Please report every line in the entries that contains the string "Website".

_Data shown_
━━━━━━━━━━━━━━━━━━━━━━━━━━━━━━

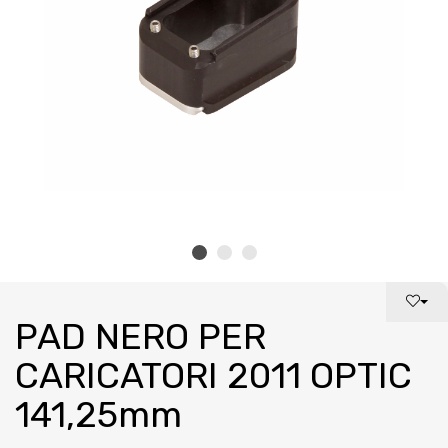
PAD NERO PER
CARICATORI 2011 OPTIC
141,25mm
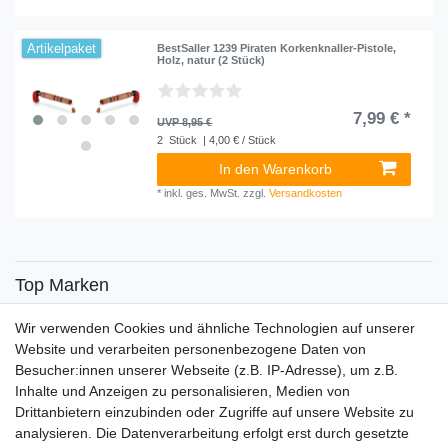
Artikelpaket
BestSaller 1239 Piraten Korkenknaller-Pistole,
Holz, natur (2 Stück)
7,99 € *
UVP 8,95 €
2
Stück
| 4,00 € / Stück
In den Warenkorb
*
inkl. ges. MwSt.
zzgl.
Versandkosten
Top Marken
SENSiLINE
Wir verwenden Cookies und ähnliche Technologien auf unserer
Top Themen
Website und verarbeiten personenbezogene Daten von
Besucher:innen unserer Webseite (z.B. IP-Adresse), um z.B.
Adventskalender
Inhalte und Anzeigen zu personalisieren, Medien von
Service
Drittanbietern einzubinden oder Zugriffe auf unsere Website zu
analysieren. Die Datenverarbeitung erfolgt erst durch gesetzte
Versandinfos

━━━━━━━━━━━━━━━━━━━━━━━━━━━━━━

_Expected answer_
Website und verarbeiten personenbezogene Daten von
Drittanbietern einzubinden oder Zugriffe auf unsere Website zu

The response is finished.